“Because I knew how much it would hurt you. I planned on telling you once we were married, on our journey here. I didn’t think—”
“You didn’t think about anything!” I raged. “Only your own selfish desires. You and Sorcha both. And now I’m the one in danger.”
“It’s not her fault,” Aeddan said. “The blame is mine alone.”
“What do you mean?”
“Sorcha couldn’t have known that Aquila would become obsessed with you, Fallon—with the idea of you—but I did. And when he convinced me I should bring you here, I turned a blind eye to that obsession.” Aeddan’s face was full of misery. “He promised he’d make you a shining star of the arena if I did—hailed as a queen, adored by the masses. I didn’t know. I didn’t understand, but he convinced me to bring you to him. And then Mael was dead, and you were gone, and I . . . I was lost.”
I could only stare at him.
The Morrigan’s ravens had led me to this place—had led us both.

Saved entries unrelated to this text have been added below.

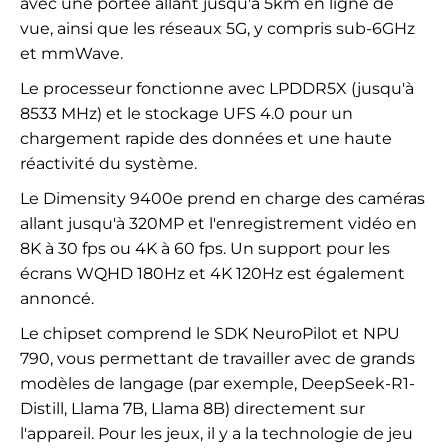
avec une portée allant jusqu'à 5km en ligne de
vue, ainsi que les réseaux 5G, y compris sub-6GHz
et mmWave.
Le processeur fonctionne avec LPDDR5X (jusqu'à
8533 MHz) et le stockage UFS 4.0 pour un
chargement rapide des données et une haute
réactivité du système.
Le Dimensity 9400e prend en charge des caméras
allant jusqu'à 320MP et l'enregistrement vidéo en
8K à 30 fps ou 4K à 60 fps. Un support pour les
écrans WQHD 180Hz et 4K 120Hz est également
annoncé.
Le chipset comprend le SDK NeuroPilot et NPU
790, vous permettant de travailler avec de grands
modèles de langage (par exemple, DeepSeek-R1-
Distill, Llama 7B, Llama 8B) directement sur
l'appareil. Pour les jeux, il y a la technologie de jeu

Unwittingly, I’d escaped from Aeddan’s machinations only to wind up in the very place he’d meant to bring me all along. In dodging one fate, I’d fallen victim to its twin. In the distance, I heard voices calling. Aeddan heard them too. He grabbed me by the shoulders and lifted me up off the ground, half carrying, half dragging me across the lawn toward a garden wall.
“Run, Fallon!” he urged. “Run!”
Blind, animal terror drove me as I leaped for the top of the wall. It was only as high as my shoulder, but my bleary clumsiness had me scrabbling and clawing to climb over, scraping the skin of my hands and knees. Once on the other side, I bolted down a road that led back into the shadow-bound streets of the city.
In my mind, there were black-feathered monsters chasing me as I ran.
XXVI
THE LIGHT ON MY FACE WAS WARM, and the blanket covering me, soft. Somewhere nearby, a fountain trickled water with a sound like bells chiming, and birds sang sweet melodies to each other. The room smelled faintly of lilacs.
And I felt like Death herself.
I struggled to roll over on my side as my stomach churned and my head swam dizzily. I gritted my teeth hard against the rising tide of bile creeping up the back of my throat, and when the feeling finally subsided, I forced my eyes open and squinted in the pale morning sunshine. The open, glass-paned window above my head was draped with a gauzy curtain that billowed in a gentle breeze. There was a vase of lilacs on the sill, and the walls of the room were washed in a pale green that was almost white. The effect was cool and soothing.
And utterly unfamiliar.
For a terrified few moments, I thought I might still be at Domus Corvinus, and the overwhelming urge to flee pushed the sensations of sickness far into the background. I clutched at the soft woven blanket covering me and almost flung it aside. But then I realized I was entirely naked beneath it. And I was not alone in the room.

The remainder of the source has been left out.